(DATA EXCERPTS begins)

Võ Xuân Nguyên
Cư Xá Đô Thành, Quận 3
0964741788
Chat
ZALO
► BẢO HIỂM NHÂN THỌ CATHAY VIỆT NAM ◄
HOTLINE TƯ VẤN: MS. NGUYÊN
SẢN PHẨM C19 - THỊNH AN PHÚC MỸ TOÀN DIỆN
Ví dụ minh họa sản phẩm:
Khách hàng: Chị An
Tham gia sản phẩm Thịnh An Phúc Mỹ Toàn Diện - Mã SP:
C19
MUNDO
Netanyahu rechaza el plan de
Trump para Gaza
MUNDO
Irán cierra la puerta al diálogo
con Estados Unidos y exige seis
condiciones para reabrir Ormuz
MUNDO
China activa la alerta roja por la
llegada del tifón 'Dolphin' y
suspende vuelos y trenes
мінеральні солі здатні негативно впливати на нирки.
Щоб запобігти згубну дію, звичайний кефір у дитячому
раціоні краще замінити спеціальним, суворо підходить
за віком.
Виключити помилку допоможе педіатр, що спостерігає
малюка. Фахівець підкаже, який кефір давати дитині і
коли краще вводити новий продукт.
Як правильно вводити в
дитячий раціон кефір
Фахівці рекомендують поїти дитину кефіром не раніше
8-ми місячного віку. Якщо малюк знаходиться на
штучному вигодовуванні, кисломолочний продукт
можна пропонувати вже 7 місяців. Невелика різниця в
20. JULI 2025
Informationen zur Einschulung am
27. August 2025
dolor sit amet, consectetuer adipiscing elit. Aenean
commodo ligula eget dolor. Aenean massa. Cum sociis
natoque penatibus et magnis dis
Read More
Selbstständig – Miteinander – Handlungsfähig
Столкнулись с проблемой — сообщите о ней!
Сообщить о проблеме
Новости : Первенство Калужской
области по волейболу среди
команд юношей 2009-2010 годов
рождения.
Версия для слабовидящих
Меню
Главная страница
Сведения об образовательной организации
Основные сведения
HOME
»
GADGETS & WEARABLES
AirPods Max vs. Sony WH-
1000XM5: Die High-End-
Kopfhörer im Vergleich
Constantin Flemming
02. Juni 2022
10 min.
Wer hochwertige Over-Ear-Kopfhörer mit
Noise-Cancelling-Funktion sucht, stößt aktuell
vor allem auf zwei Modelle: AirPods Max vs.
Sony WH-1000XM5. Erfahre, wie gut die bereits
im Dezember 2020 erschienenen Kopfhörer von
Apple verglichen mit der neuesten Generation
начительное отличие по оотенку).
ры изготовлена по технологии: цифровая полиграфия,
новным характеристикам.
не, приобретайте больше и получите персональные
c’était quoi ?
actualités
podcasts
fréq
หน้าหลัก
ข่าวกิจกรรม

(DATA EXCERPTS ends)

YOUR OBJECTIVE >> Please print exactly what appears from the first line of the data through the line with "China activa la alerta roja por la", including both of those lines and nothing past them.

ANSWER >>
Võ Xuân Nguyên
Cư Xá Đô Thành, Quận 3
0964741788
Chat
ZALO
► BẢO HIỂM NHÂN THỌ CATHAY VIỆT NAM ◄
HOTLINE TƯ VẤN: MS. NGUYÊN
SẢN PHẨM C19 - THỊNH AN PHÚC MỸ TOÀN DIỆN
Ví dụ minh họa sản phẩm:
Khách hàng: Chị An
Tham gia sản phẩm Thịnh An Phúc Mỹ Toàn Diện - Mã SP:
C19
MUNDO
Netanyahu rechaza el plan de
Trump para Gaza
MUNDO
Irán cierra la puerta al diálogo
con Estados Unidos y exige seis
condiciones para reabrir Ormuz
MUNDO
China activa la alerta roja por la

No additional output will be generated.